Toys for Tots program grows in Korea
December 19, 2003
YONGSAN GARRISON, South Korea — In South Korea, the Marines truly are few but proud. Of a force of almost 37,000 U.S. servicemembers on the peninsula, fewer than 100 belong to the Marine Corps.
But that hasn’t stopped them from carrying on one of the Corps’ most visible non-combat missions: Toys for Tots. This year, officials said, Marine Forces Korea already has almost doubled the number of toys it gathered all of last season.
On Wednesday, five Marines in crisp dress uniforms went to Seoul American Elementary School to pick up hundreds of toys gathered and donated by students there.

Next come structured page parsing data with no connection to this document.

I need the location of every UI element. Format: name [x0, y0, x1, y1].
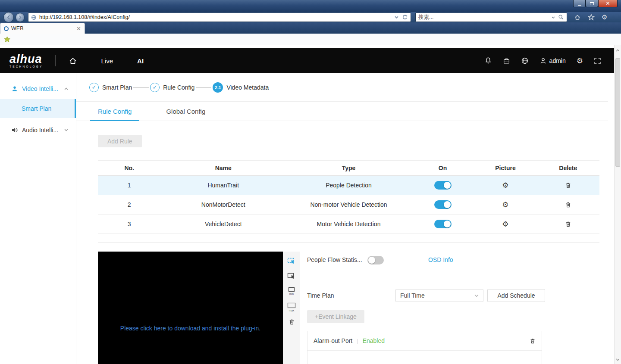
rule-on-toggle[interactable]: [434, 220, 452, 228]
search-dropdown-icon[interactable]: [552, 16, 555, 19]
step-rule-config[interactable]: ✓ Rule Config: [150, 83, 194, 92]
config-stepper: ✓ Smart Plan ✓ Rule Config 2.1 Video Met…: [76, 73, 608, 102]
delete-trash-icon[interactable]: [565, 201, 571, 208]
step-connector: [133, 87, 149, 87]
address-dropdown-icon[interactable]: [395, 16, 398, 19]
tab-rule-config[interactable]: Rule Config: [90, 102, 139, 121]
window-minimize-button[interactable]: [573, 0, 586, 7]
settings-gear-icon[interactable]: ⚙: [577, 57, 583, 65]
table-row[interactable]: 3 VehicleDetect Motor Vehicle Detection …: [98, 215, 599, 234]
search-input[interactable]: [418, 14, 552, 20]
draw-rule-tool[interactable]: [287, 257, 296, 265]
search-icon[interactable]: [558, 14, 564, 20]
notification-bell-icon[interactable]: [484, 57, 492, 65]
address-bar-icons: [395, 14, 408, 20]
sidebar-item-label: Audio Intelli...: [22, 127, 58, 134]
table-row[interactable]: 1 HumanTrait People Detection ⚙: [98, 176, 599, 195]
alarm-out-row[interactable]: Alarm-out Port | Enabled: [307, 331, 542, 351]
username: admin: [549, 57, 566, 64]
sidebar-item-smart-plan[interactable]: Smart Plan: [0, 99, 76, 118]
column-header-type: Type: [286, 165, 411, 171]
people-flow-toggle[interactable]: [367, 256, 384, 264]
cell-name: HumanTrait: [160, 182, 286, 189]
table-footer-strip: [98, 234, 599, 243]
event-linkage-button[interactable]: +Event Linkage: [307, 310, 364, 323]
home-icon[interactable]: [574, 14, 581, 21]
delete-trash-icon[interactable]: [565, 221, 571, 227]
audio-intelligence-icon: [11, 127, 18, 134]
tab-favicon-icon: [4, 26, 9, 31]
tab-global-config[interactable]: Global Config: [158, 102, 213, 121]
window-maximize-button[interactable]: [586, 0, 598, 7]
max-size-tool[interactable]: max: [287, 302, 296, 312]
osd-info-link[interactable]: OSD Info: [428, 256, 453, 263]
sidebar-item-audio-intelligence[interactable]: Audio Intelli...: [0, 120, 76, 140]
home-nav-icon[interactable]: [69, 56, 77, 65]
toggle-knob: [444, 221, 451, 227]
refresh-icon[interactable]: [402, 14, 408, 20]
favorites-star-icon[interactable]: [4, 36, 10, 43]
favorites-icon[interactable]: [588, 14, 595, 21]
rule-on-toggle[interactable]: [434, 181, 452, 190]
step-smart-plan[interactable]: ✓ Smart Plan: [89, 83, 132, 92]
time-plan-label: Time Plan: [307, 289, 334, 302]
draw-exclude-tool[interactable]: [287, 272, 296, 280]
step-current-badge: 2.1: [213, 82, 223, 93]
page-scrollbar[interactable]: [614, 45, 621, 364]
window-buttons: ✕: [573, 0, 618, 7]
step-video-metadata[interactable]: 2.1 Video Metadata: [213, 82, 269, 93]
toolbox-icon[interactable]: [503, 57, 510, 65]
rules-table: No. Name Type On Picture Delete 1 HumanT…: [98, 160, 599, 243]
window-titlebar: ✕: [0, 0, 621, 12]
alarm-delete-wrap: [530, 338, 536, 344]
url-text: http://192.168.1.108/#/index/AIConfig/: [39, 14, 395, 20]
draw-exclude-icon: [287, 272, 296, 280]
column-header-name: Name: [160, 165, 286, 171]
cell-type: People Detection: [286, 182, 411, 189]
tab-close-icon[interactable]: ✕: [76, 26, 81, 31]
picture-config-gear-icon[interactable]: ⚙: [502, 221, 508, 228]
clear-trash-icon: [289, 318, 295, 325]
fullscreen-icon[interactable]: [594, 57, 601, 65]
sidebar-item-video-intelligence[interactable]: Video Intelli...: [0, 78, 76, 99]
add-rule-button[interactable]: Add Rule: [98, 135, 142, 147]
add-schedule-button[interactable]: Add Schedule: [487, 289, 545, 302]
tab-title: WEB: [11, 25, 23, 31]
globe-language-icon[interactable]: [521, 57, 529, 65]
max-size-icon: [287, 302, 296, 309]
table-row[interactable]: 2 NonMotorDetect Non-motor Vehicle Detec…: [98, 195, 599, 215]
max-size-label: max: [289, 309, 294, 312]
scroll-up-arrow[interactable]: [615, 47, 621, 54]
config-tabs: Rule Config Global Config: [76, 102, 608, 121]
tools-gear-icon[interactable]: ⚙: [602, 14, 607, 21]
min-size-tool[interactable]: min: [288, 287, 295, 296]
alarm-delete-trash-icon[interactable]: [530, 338, 536, 344]
window-close-button[interactable]: ✕: [598, 0, 618, 7]
browser-forward-button[interactable]: [16, 13, 25, 22]
clear-draw-tool[interactable]: [289, 318, 295, 325]
address-bar[interactable]: http://192.168.1.108/#/index/AIConfig/: [28, 12, 411, 22]
plugin-download-link[interactable]: Please click here to download and instal…: [98, 325, 283, 332]
scroll-down-arrow[interactable]: [615, 356, 621, 363]
browser-tab-row: WEB ✕: [0, 22, 621, 34]
header-divider: [55, 55, 56, 66]
nav-item-live[interactable]: Live: [101, 57, 113, 65]
cell-type: Motor Vehicle Detection: [286, 221, 411, 227]
scrollbar-thumb[interactable]: [615, 58, 620, 167]
chevron-up-icon: [64, 87, 68, 90]
browser-tab-web[interactable]: WEB ✕: [0, 23, 85, 34]
browser-back-button[interactable]: [3, 12, 14, 22]
time-plan-select[interactable]: Full Time: [395, 289, 483, 302]
user-menu[interactable]: admin: [539, 57, 566, 65]
header-right-icons: admin ⚙: [484, 57, 601, 65]
rule-on-toggle[interactable]: [434, 200, 452, 209]
toggle-knob: [444, 201, 451, 208]
delete-trash-icon[interactable]: [565, 182, 571, 189]
people-flow-row: People Flow Statis... OSD Info: [307, 255, 549, 265]
dahua-logo: alhua TECHNOLOGY: [9, 53, 43, 68]
picture-config-gear-icon[interactable]: ⚙: [502, 182, 508, 189]
nav-item-ai[interactable]: AI: [137, 57, 144, 65]
minimize-icon: [578, 5, 581, 6]
picture-config-gear-icon[interactable]: ⚙: [502, 201, 508, 208]
camera-web-page: alhua TECHNOLOGY Live AI admin ⚙: [0, 45, 614, 364]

For one Yongsan Marine, the project has special meaning. Staff Sgt. Serge Raveau was raised in an orphanage, he said, and was on the receiving end of others’ generosity not too long ago.
“It’s an outstanding feeling to be able to help other kids,” he told students Wednesday. “I was a very happy camper when it happened for me. It was an awesome feeling.”
The toys gathered by students — and donated by other members of the military community in South Korea — are being delivered to some 30 orphanages throughout the country, said Maj. Bruce Youngbluth, who is helping to organize and run the program.
Last year, he said, $9,000 worth of toys were distributed to two different orphanages. This year, the Marines plan to hit 30 orphanages and already have gathered more than $15,000 worth of toys.
They will continue accepting donations of new, unwrapped presents until Monday, Youngbluth said.
If they gather enough toys, the Marines plan to send some to be distributed by the U.S. Embassy in the Philippines and the U.S. consulate in St. Petersburg, Russia.
The Marines also will give hundreds of toys to Yongsan’s Army Community Services center, which then will distribute them to needy military families on bases in South Korea.
“You guys are making a big difference in a little boy or a little girl’s life,” said Heather Heft, in whose classroom the third- and fifth-graders had gathered to donate the toys. “And that’s a big deal.”
Seeing the Marines in their dress uniforms seemed a big deal for the kids, as well. They asked questions about what Marines do, whether they rode in submarines and who would be getting the toys they worked so hard to collect.
Youngbluth told the kids their generosity would be “well used.”
“This will help us fill a need and make somebody’s Christmas merry,” he said, motioning towards the pile of toys in the classroom.